Among the entries below, count the lines that contain the word "story". Respond with the count only.

#### Data records
* * *
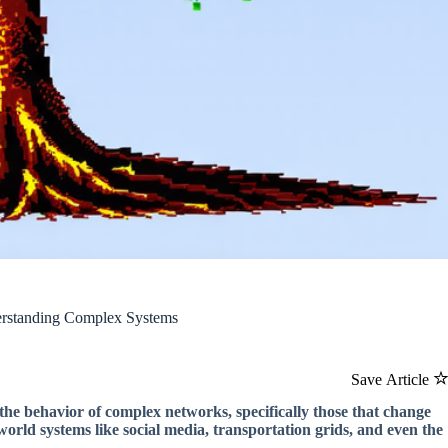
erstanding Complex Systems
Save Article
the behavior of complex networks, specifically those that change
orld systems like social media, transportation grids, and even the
* * *
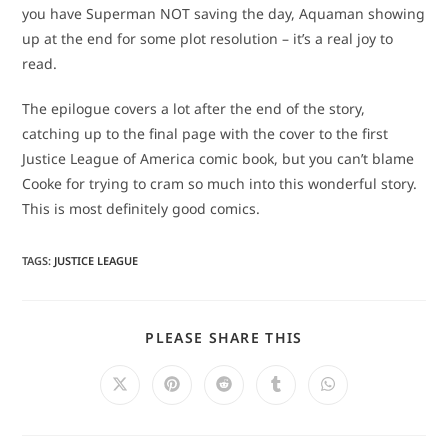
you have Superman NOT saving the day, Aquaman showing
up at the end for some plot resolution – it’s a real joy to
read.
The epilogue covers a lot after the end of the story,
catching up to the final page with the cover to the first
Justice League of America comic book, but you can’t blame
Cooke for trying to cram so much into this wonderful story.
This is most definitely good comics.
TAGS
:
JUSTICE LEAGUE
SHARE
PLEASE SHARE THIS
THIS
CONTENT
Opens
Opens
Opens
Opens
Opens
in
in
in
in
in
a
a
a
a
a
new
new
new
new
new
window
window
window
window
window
* * *
#### Answer box
2